As operators seek to design higher-capacity facilities, separation vessels have grown in size and weight. During early field life, these vessels are expected to handle peak production rates, and in late life the same vessels are also expected to handle large volumes of solids and water. A pair of process engineering experts argued that these expectations have led design engineers and equipment manufacturers to produce increasingly expensive vessels and associated instrumentation without examining the consequences on full life cycle operations.

In a presentation held by the SPE Separations Technology Technical Section, Bryan Arciero and Graeme Smith discussed the unforeseen consequences of increased separator size, as well as operating adjustments that can maximize separator performance throughout the life of a field. Arciero is an operations process engineer at Murphy Oil, and Smith is a process engineering consultant.

Arciero and Smith each argued that vessel oversizing generally has a negative impact on performance. Arciero said it can lead to higher residence times. Assuming a constant flow rate, a large vessel requires more time for fluids to separate. Increasing the vessel size also increases the capacity for flow rates, which creates a larger void space for solids accumulation. While operators can install equipment to handle the accumulated solids, Arciero said this action delays the inevitable.

“We can put in solids handling equipment, but you’ve got to be careful about that because when you allow for a larger void space, that means you’re kicking the can on cleaning out vessels. You can allow solids to continue to accumulate,” he said.

Increasing the size of a vessel increases its weight and footprint. While this increases the effective volume, Arciero said it can also have a significant effect downstream.

Smith outlined several steps operators can take to optimize the performance of a vessel without increasing its size, starting with inlet piping. He said that the pipe size and its configuration are critical to designing a properly sized vessel, and that it is also important to ensure that a separator has the necessary straight length of piping upstream of the vessel to avoid maldistribution through the inlet device.

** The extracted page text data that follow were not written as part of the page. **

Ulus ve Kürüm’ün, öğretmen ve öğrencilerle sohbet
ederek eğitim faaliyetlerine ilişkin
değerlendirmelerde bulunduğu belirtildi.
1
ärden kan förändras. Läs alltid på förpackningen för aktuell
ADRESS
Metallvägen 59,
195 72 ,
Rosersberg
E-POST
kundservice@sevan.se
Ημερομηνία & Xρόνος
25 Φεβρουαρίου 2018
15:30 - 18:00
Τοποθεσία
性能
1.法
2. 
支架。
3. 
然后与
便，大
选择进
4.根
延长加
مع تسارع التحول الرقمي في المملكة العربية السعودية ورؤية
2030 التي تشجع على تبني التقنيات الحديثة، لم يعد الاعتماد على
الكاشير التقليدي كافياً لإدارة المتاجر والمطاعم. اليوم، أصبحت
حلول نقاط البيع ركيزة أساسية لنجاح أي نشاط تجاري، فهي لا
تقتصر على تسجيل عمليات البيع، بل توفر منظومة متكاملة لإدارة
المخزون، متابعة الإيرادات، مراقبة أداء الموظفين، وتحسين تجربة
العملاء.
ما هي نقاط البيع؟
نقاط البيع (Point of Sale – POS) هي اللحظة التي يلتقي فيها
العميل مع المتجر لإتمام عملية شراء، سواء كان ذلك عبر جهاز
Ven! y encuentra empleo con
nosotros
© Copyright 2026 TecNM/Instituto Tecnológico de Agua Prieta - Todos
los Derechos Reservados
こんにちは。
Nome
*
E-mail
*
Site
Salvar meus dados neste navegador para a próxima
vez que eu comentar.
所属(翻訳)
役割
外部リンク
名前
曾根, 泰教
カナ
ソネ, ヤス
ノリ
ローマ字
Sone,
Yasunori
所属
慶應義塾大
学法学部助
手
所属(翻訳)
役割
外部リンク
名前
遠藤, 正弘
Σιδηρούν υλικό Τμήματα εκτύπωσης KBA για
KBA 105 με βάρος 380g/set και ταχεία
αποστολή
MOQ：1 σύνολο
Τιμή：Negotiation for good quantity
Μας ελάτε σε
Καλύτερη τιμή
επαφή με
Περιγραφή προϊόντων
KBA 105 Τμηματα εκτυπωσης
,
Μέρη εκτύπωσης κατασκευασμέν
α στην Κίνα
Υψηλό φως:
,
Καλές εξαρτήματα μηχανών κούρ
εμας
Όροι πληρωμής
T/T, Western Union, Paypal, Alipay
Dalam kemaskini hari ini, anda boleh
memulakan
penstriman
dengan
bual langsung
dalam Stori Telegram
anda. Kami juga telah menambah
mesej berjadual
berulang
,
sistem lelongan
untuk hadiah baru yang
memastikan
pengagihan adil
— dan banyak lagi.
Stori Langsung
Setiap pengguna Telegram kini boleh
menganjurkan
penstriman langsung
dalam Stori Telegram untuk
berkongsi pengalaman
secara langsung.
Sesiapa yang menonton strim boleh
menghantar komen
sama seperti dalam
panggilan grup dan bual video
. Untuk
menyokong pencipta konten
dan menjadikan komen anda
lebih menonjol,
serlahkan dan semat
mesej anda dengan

“We really need to emphasize [inlet piping] early in project design so that we get the right layout, we can put in the right straight lengths, and optimize that separation performance,” Smith said. “That’s often something that’s left until the end, and then the pipers will try to make it work, but we need to give it a higher priority earlier in the design of the facility.”

Distribution equipment must be tailored to suit the fluid characteristics; Smith said that a perforated baffle, for example, is suitable for clean fluids with minimal solids. With that in mind, it is important to understand a vessel’s hold size and the percentage of open area available based on fluid characteristics, as well as the likelihood of sticky solid entrapment. Smith also suggested that operators consider the entire operating history of a vessel with incorporating a weir in to the design. Oftentimes, he said, the weir height is designed to handle maximum production, but it is unnecessary in the early stages of a facility when the water cut levels are low. He said an adjustable weir may be optimal. Controlling level instrumentation upstream of the weir would also determine oil quality and water quality.

“In some instances, we have a tendency to put the level instrumentation toward the center of the vessel,” Smith said. “If we have emulsion pads, if we have other internals around like coalescing packs, the level profile can actually change throughout the vessel. Differential pressure induced by the baffle pipes can also impact that level distribution. So, we need to ensure that we have the right level instrumentation across the right ranges to really optimize the performance of the separator.”

Smith said that one of the more fundamental issues in maintaining the capacity of the vessel is solids removal. Along with production chemistry and the production profile, he said poor solids handling is one of the root causes of debottlenecking.

“Keeping that vessel clean will make a huge difference in being able to utilize the size of that vessel. Making the vessel larger in size to compensate without the right solids removal system will leave you with a larger vessel that’s filled up,” Smith said.